The union of two open sets is open (In metric Spaces)
Let $X$ a set not empty and $(X,d)$ a metric space. Prove he union of two open sets is open.
My proof:
Let $A_1,A_2$ open sets, we need to prove $A_1\cup A_2$ is open. As $A_1,A_2$ are open set, then for all $a_1,a_2\in A_1,A_2$ respectively we have $r_1,r_2>0$ such that $B(a_1,r_1)\subset A_1$ and $B(a_2,r_2)\subset A_2$ Let $r=\frac{1}{2}min\{r_1,r_2\}$ and $x\in A_1\cup A_2$, then $x \in A_1$ or $x \in A_2$ This implies: $B(x,r)\subset A_1\cup A_2$ In conclusion, $A_1\cup A_2$ is open set.
Note: My definition of Open is $\forall x\in A_1$ exists $r>0$ such that $B(x,r)\subset A$
What is your opinion about my proof? Do you think is a good proof? Is convincing?
$\endgroup$ 13 Answers
$\begingroup$Nope. It isn't a good proof. Note that $r_1, r_2$ depends on the elements $a_1,a_2$. There is a simpler proof: Take $x \in A_1 \cup A_2$. Then $x \in A_1$ or $x \in A_2$. If $x \in A_1$, as $A_1$ is open, there exists an $r>0$ such that $B(x,r) \subset A_1 \subset A_1 \cup A_2$ and $B(x,r)$ is an open set.

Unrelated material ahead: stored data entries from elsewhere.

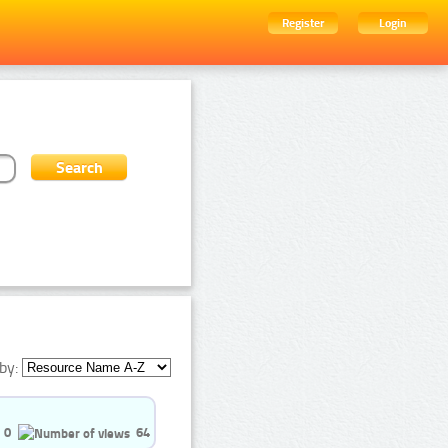
Register
Login
by:
0
64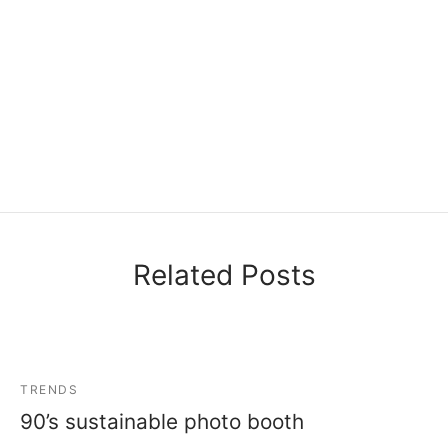
Related Posts
TRENDS
90’s sustainable photo booth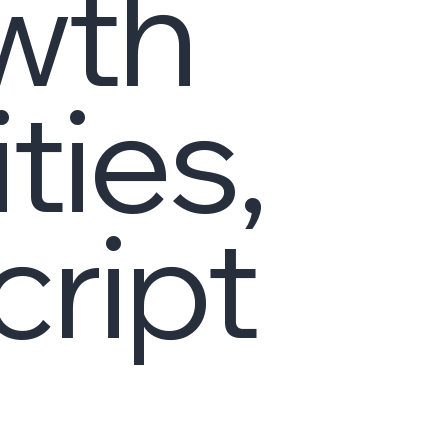
wth
ies,
cript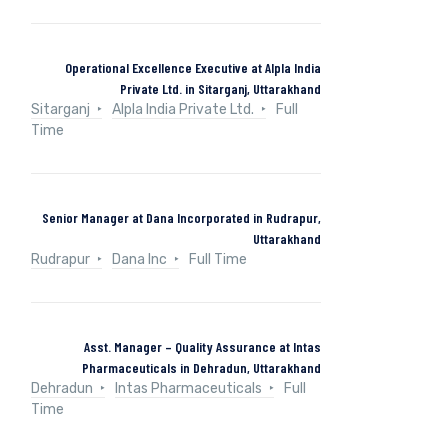
Operational Excellence Executive at Alpla India
Private Ltd. in Sitarganj, Uttarakhand
Sitarganj
Alpla India Private Ltd.
Full
Time
Senior Manager at Dana Incorporated in Rudrapur,
Uttarakhand
Rudrapur
Dana Inc
Full Time
Asst. Manager – Quality Assurance at Intas
Pharmaceuticals in Dehradun, Uttarakhand
Dehradun
Intas Pharmaceuticals
Full
Time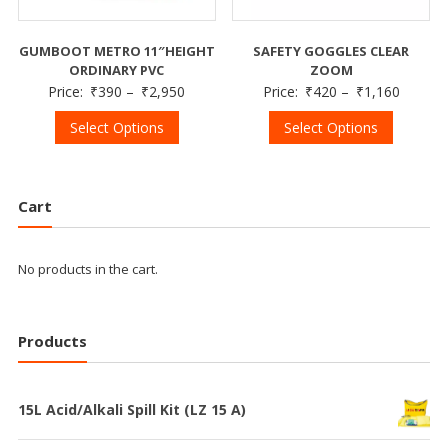
GUMBOOT METRO 11″HEIGHT
SAFETY GOGGLES CLEAR
ORDINARY PVC
ZOOM
Price:
₹
390
–
₹
2,950
Price:
₹
420
–
₹
1,160
Select Options
Select Options
Cart
No products in the cart.
Products
15L Acid/Alkali Spill Kit (LZ 15 A)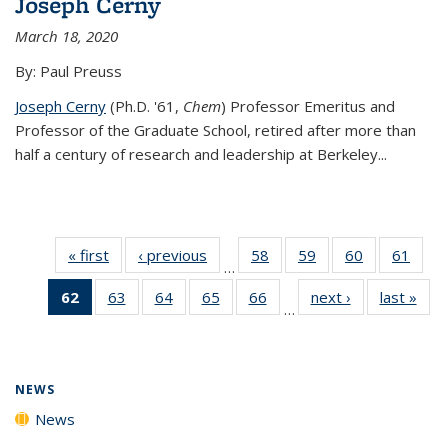
Joseph Cerny
March 18, 2020
By: Paul Preuss
Joseph Cerny
(Ph.D. '61,
Chem
) Professor Emeritus and
Professor of the Graduate School, retired after more than
half a century of research and leadership at Berkeley...
« first
News
‹ previous
News
58
of
59
of
60
of
61
of
…
135
135
135
135
62
of 135
63
of
64
of
65
of
66
of
next ›
News
last »
New
News
News
News
New
…
News
135
135
135
135
(Current
News
News
News
News
page)
NEWS
News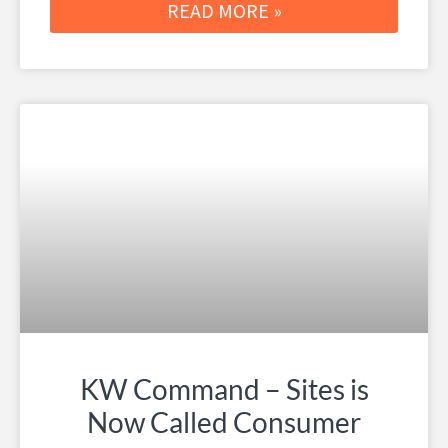
READ MORE »
KW Command – Sites is
Now Called Consumer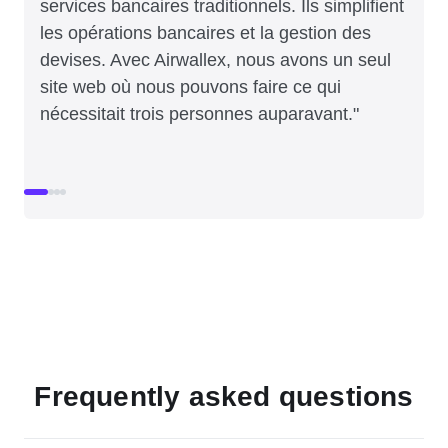
services bancaires traditionnels. Ils simplifient
les opérations bancaires et la gestion des
devises. Avec Airwallex, nous avons un seul
site web où nous pouvons faire ce qui
nécessitait trois personnes auparavant."
Frequently asked questions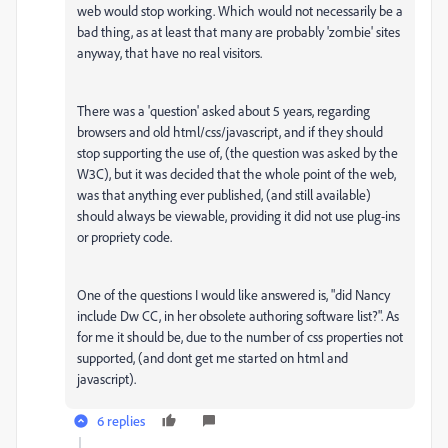
web would stop working. Which would not necessarily be a
bad thing, as at least that many are probably 'zombie' sites
anyway, that have no real visitors.
There was a 'question' asked about 5 years, regarding
browsers and old html/css/javascript, and if they should
stop supporting the use of, (the question was asked by the
W3C), but it was decided that the whole point of the web,
was that anything ever published, (and still available)
should always be viewable, providing it did not use plug-ins
or propriety code.
One of the questions I would like answered is, "did Nancy
include Dw CC, in her obsolete authoring software list?". As
for me it should be, due to the number of css properties not
supported, (and dont get me started on html and
javascript).
6 replies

Therefore $A_1 \cup A_2$ is an open set.
$\endgroup$ 3 $\begingroup$Considering $a_1,a_2$ is confusing. In fact, the union of any collection of open sets is open. Let $A=\bigcup_t A_t$, where all $A_t$ are open. Let $x\in A$. So, there is at least one $t$ for which $x\in A_t$. Therefore for some $r>0$ we have $B(x,r)\subset A_t\subset\bigcup_t A_t=A$.
This proof works in any topological space, not necessarily metric. It is enough to replace a ball $B(x,r)$ with an open neighbourhood of $x$.
$\endgroup$ $\begingroup$The general idea is correct. The problem is that the radius $r$ depends on the given point. It seems to me as you use that the radius is independent of the given point which is not true. Hence, I would write it down differently.
My solution:
Let $x \in A_1 \cup A_2$ be arbitrary. Without loss of generality we can assume $x \in A_1$. As $A_1$ is open, there exists $r>0$ such that $B(x,r)\subset A_1\subset A_1 \cup A_2$. Hence, $A_1 \cup A_2$ is open.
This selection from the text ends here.